When I was the assistant news editor for the paper’s New Hampshire editions, I was out a week when my son Sean was born. I came in one night to catch up on e-mail and saw the message where my boss, Jeff McMenemy, announced my son’s birth. In it, he joked that I probably stood over the doctor and told him how to deliver the baby.
I wanted to punch him.
I saw red.
Because I knew that was something I could easily be pictured doing. It hit too close to the truth.
All along, I just wanted to be perfect. The perfect editor, in the latter case.
I wanted to be the perfect family man and thought the way to be it was to do as many chores as I could. The problem was that I wasn’t there for my family emotionally. That still happens sometimes.
The drive for perfection always takes me to the brink of disaster.
But all the treatment I’ve received for OCD and addiction has cooled down that compulsion. It still surfaces from time to time, but it’s no longer a feeling that stalks me every minute of every day.
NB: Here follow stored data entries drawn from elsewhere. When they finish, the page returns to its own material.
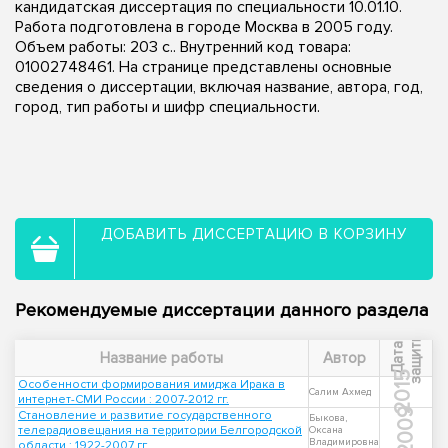
кандидатская диссертация по специальности 10.01.10.
Работа подготовлена в городе Москва в 2005 году.
Объем работы: 203 с.. Внутренний код товара:
01002748461. На странице представлены основные
сведения о диссертации, включая название, автора, год,
город, тип работы и шифр специальности.
ДОБАВИТЬ ДИССЕРТАЦИЮ В КОРЗИНУ
Рекомендуемые диссертации данного раздела
ы
Д
а
т
а
з
а
щ
и
т
Название работы
Автор
2015
Особенности формирования имиджа Ирака в
Салим Ахмед
интернет-СМИ России : 2007-2012 гг.
2009
Становление и развитие государственного
Быкова,
телерадиовещания на территории Белгородской
Оксана
Владимировна
области : 1922-2007 гг.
Sometimes my work gets sloppy, but most of the time I do a better job than I used to because I don’t try to get it perfect. As a result, I enjoy what I do more, even if it gets messy sometimes.
Erin has noted a few times that I’m more of a slob now that I’m better. I leave books, socks and gadgets lying around the house.
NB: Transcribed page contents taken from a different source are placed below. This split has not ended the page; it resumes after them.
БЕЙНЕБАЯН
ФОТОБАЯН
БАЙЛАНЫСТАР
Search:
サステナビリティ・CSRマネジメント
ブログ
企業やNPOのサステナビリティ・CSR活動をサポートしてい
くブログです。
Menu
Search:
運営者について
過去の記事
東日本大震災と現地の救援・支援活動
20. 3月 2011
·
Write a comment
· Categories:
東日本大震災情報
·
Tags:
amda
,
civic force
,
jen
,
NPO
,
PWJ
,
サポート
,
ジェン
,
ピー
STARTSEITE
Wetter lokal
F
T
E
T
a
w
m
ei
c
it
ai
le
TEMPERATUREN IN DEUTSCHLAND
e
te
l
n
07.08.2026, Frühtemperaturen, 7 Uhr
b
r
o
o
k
Somewhere along the way, it stopped being about perfection.
Now I just do the best I can and hope it’s enough most of the time.
Nicely summarized. Oh, and I like the site redesign too.
I’m a perfectionist and “control freak” too. It’s still an issue I need to face in therapy because sometimes I think of myself as “different” and feel ashamed of these personality traits. I tend to do my tasks slowly because I’m afraid of not doing them right, I crave control in my life, I want things to be done my way, I prefer doing things on my own, etc.
I heard that people with OCD tend to have obsessive-compulsive personality traits, too, but some people have an actual OC personality disorder, and some others (like me) don’t, but just have some traits of it.
Bill, I have to say that this is a revelation to me. I really enjoyed having you for an editor at the Eagle-Tribune. I knew nothing of what was going on iwth you internally; I just thought you were a fine editor. Funnily enough, one of the things I like best about you were the few times when I did hand in a sloppy story and you kicked it back to me with a few gentle questions that did end up making things better. Also, I also liked the fact that you never indulged in major rewrites of my copy after I left to correct my newbie-reporter rough edges.
Hehe. I got much, much worse after you left. New Hampshire destroyed me.
Sure. And I accept that I had a limited tenure with you as night editor. But I thought it might be worthwhile to remind you that I did (and do) view that particular time as pleasant and a good learning experience.